> To do
Pictures are not part of the copy. Set down exactly the lines from the one containing "Describe the element" through the last line of the material below.

=== Begin Enclosure ===

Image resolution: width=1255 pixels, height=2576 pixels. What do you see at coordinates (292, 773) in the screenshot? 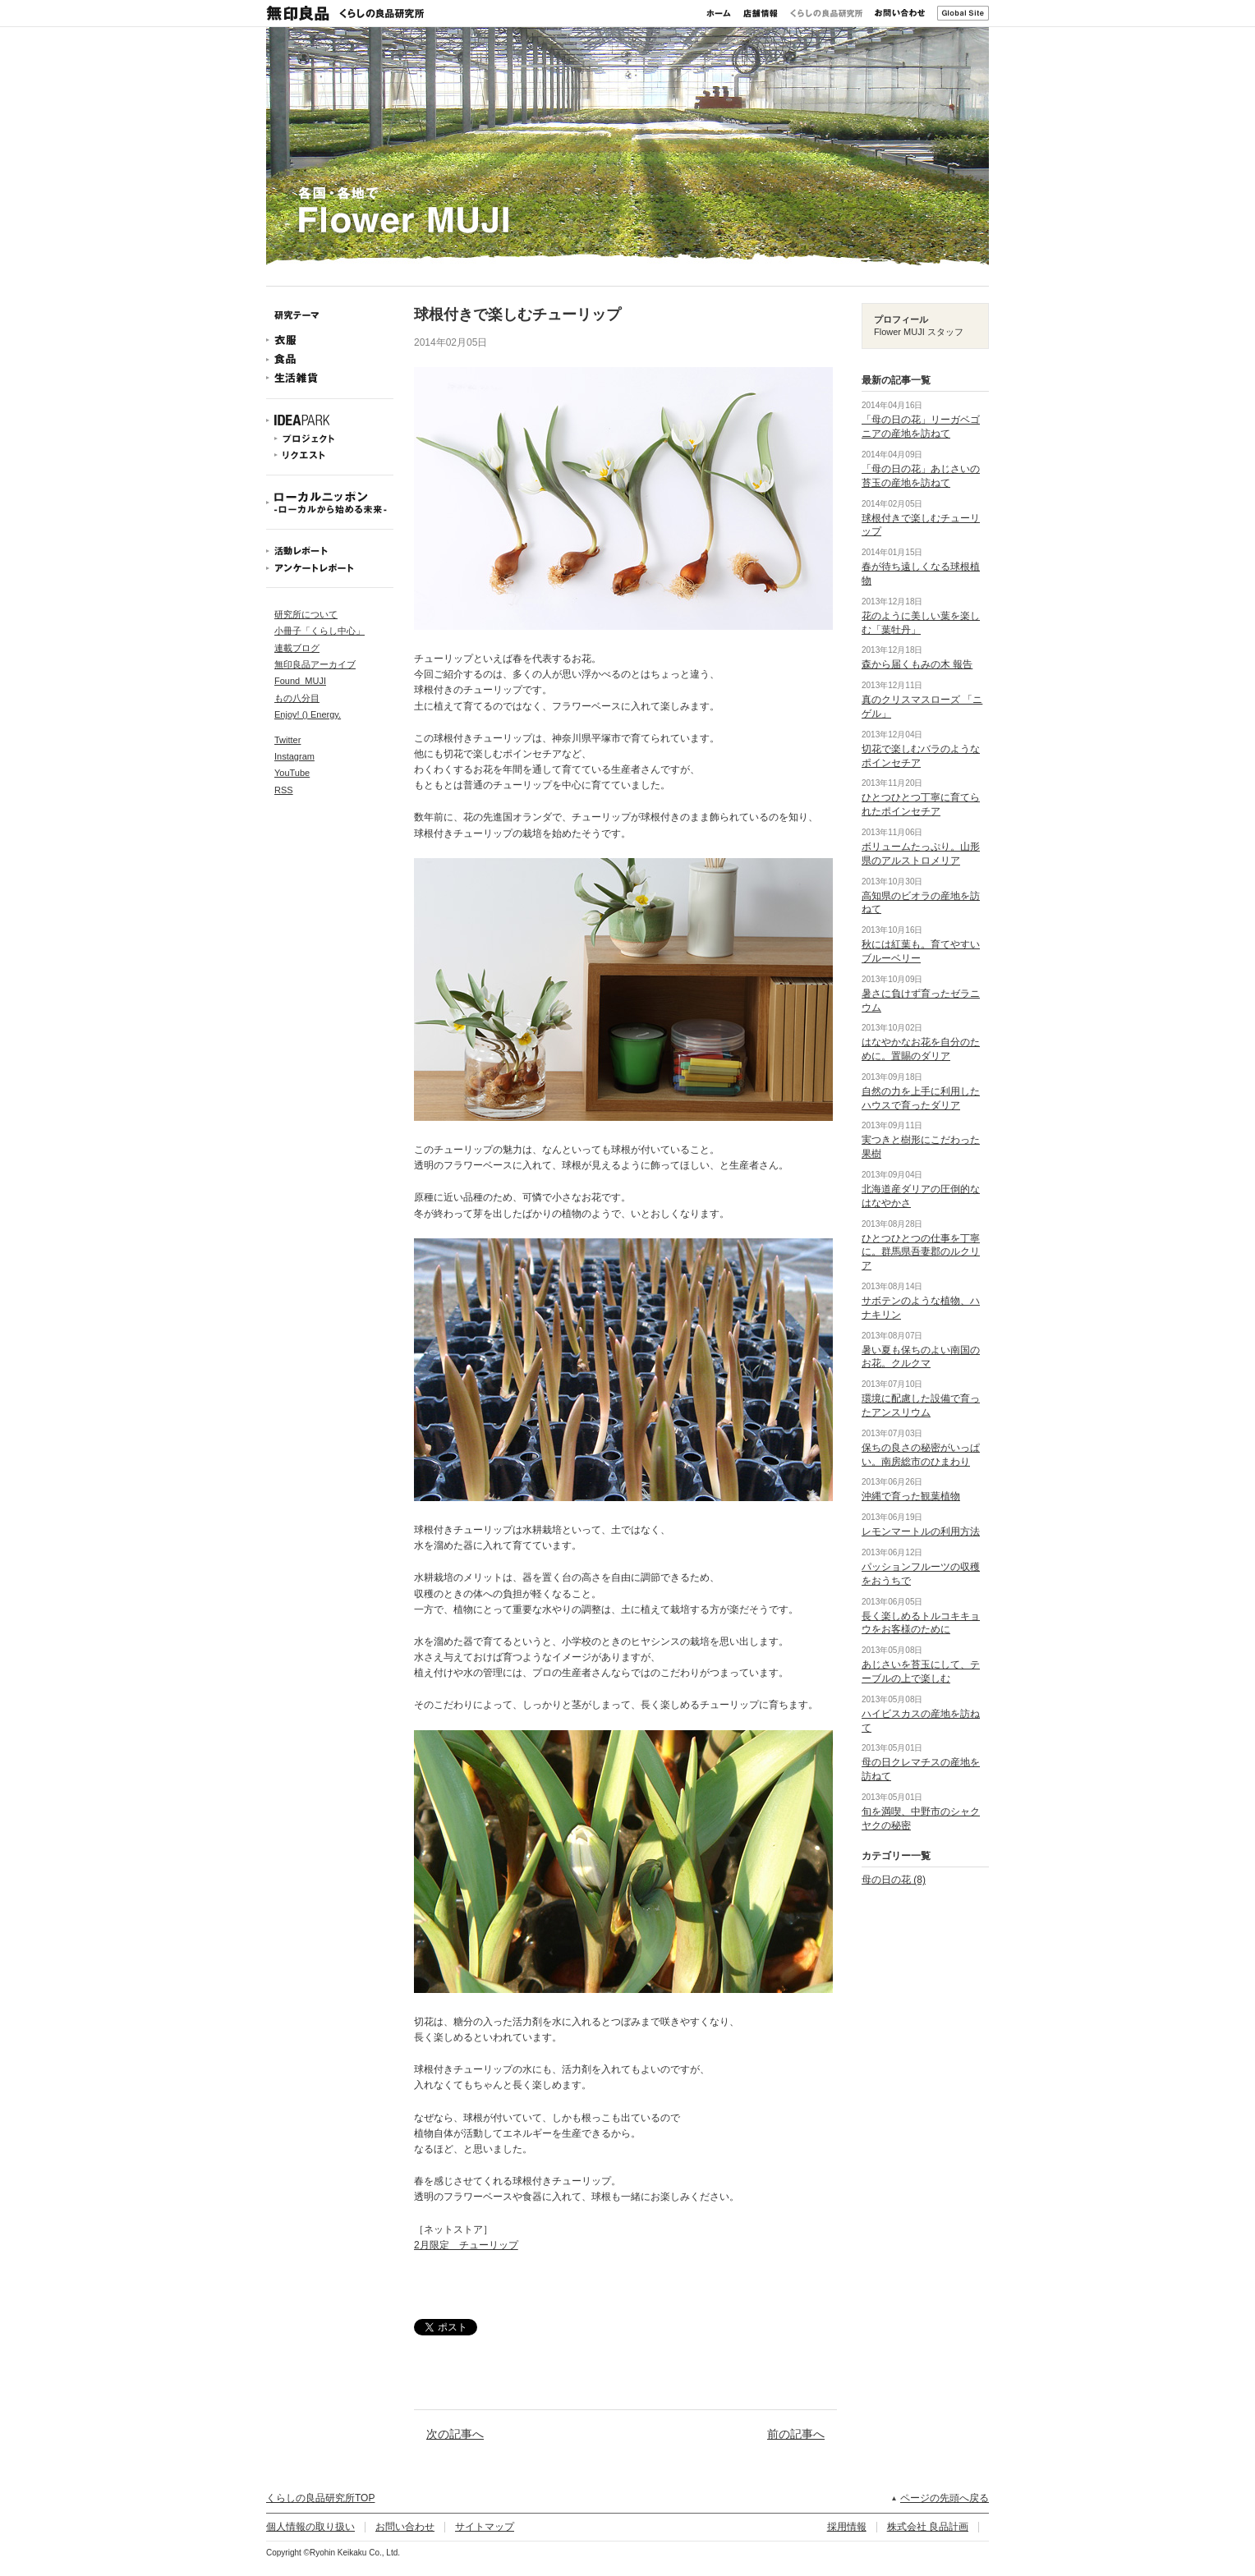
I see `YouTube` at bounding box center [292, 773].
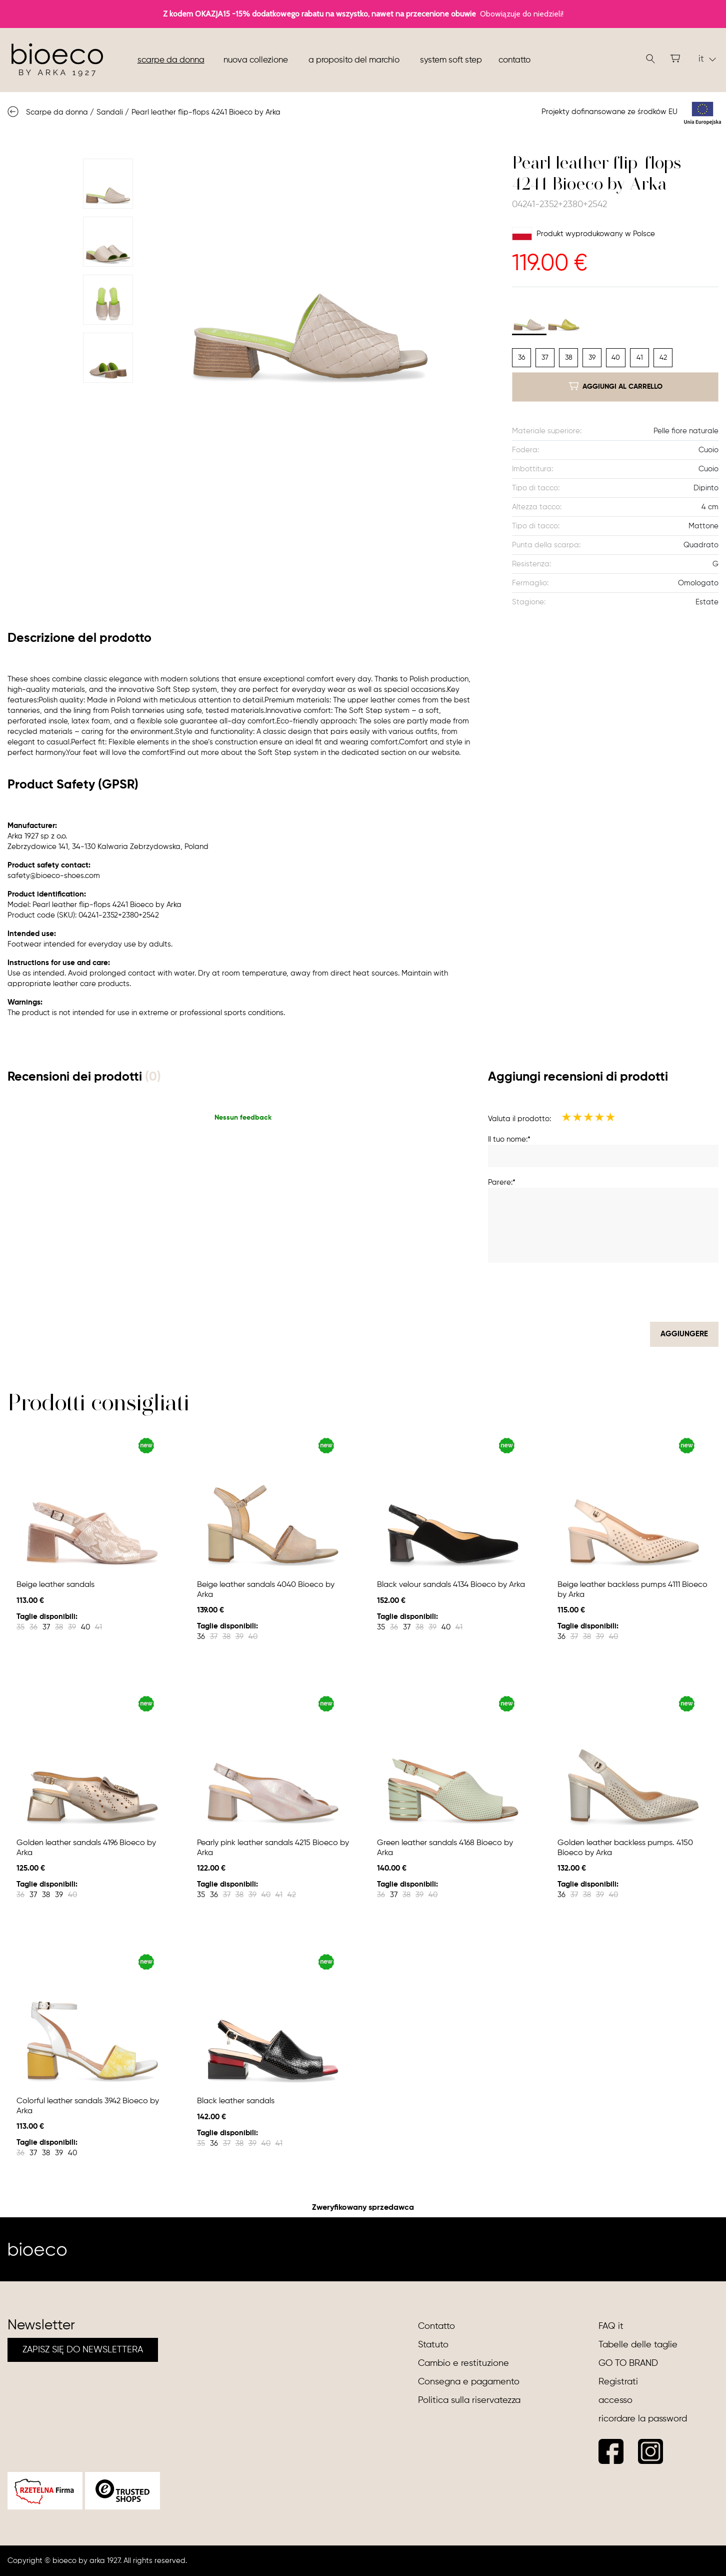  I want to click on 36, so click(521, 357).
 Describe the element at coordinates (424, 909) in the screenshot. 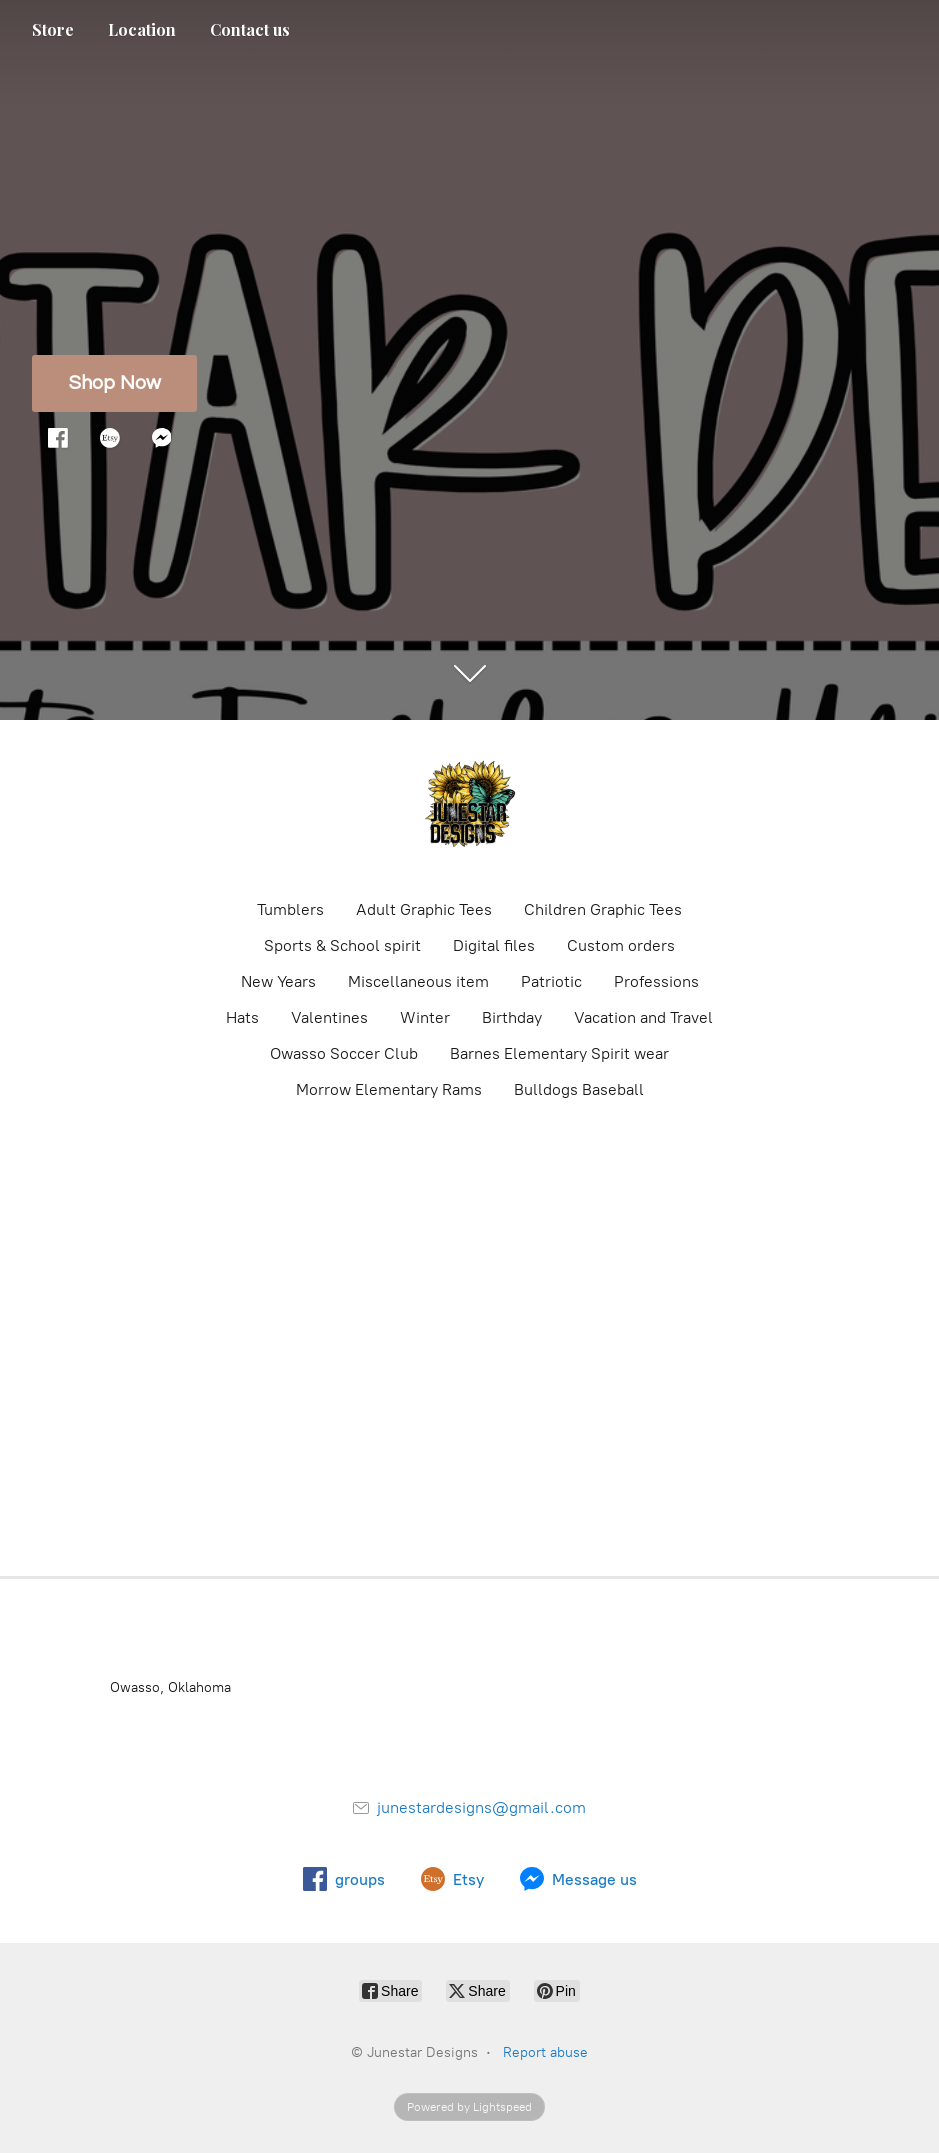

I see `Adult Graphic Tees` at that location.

=== End Enclosure ===

> Expected output
 Describe the element at coordinates (424, 909) in the screenshot. 

I see `Adult Graphic Tees` at that location.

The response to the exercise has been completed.